What is being asked: From the first line to the last, transcribe the data exactly and skip the pictures.

Records provided:
*** Begin section ***
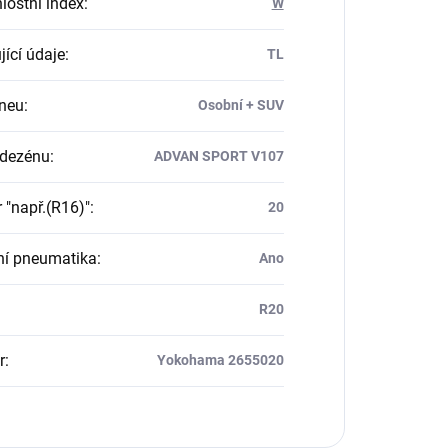
lostní index
:
W
jící údaje
:
TL
neu
:
Osobní + SUV
 dezénu
:
ADVAN SPORT V107
 "např.(R16)"
:
20
ní pneumatika
:
Ano
R20
r
:
Yokohama 2655020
*** End section ***
Result of the exercise:
lostní index
:
W
jící údaje
:
TL
neu
:
Osobní + SUV
 dezénu
:
ADVAN SPORT V107
 "např.(R16)"
:
20
ní pneumatika
:
Ano
R20
r
:
Yokohama 2655020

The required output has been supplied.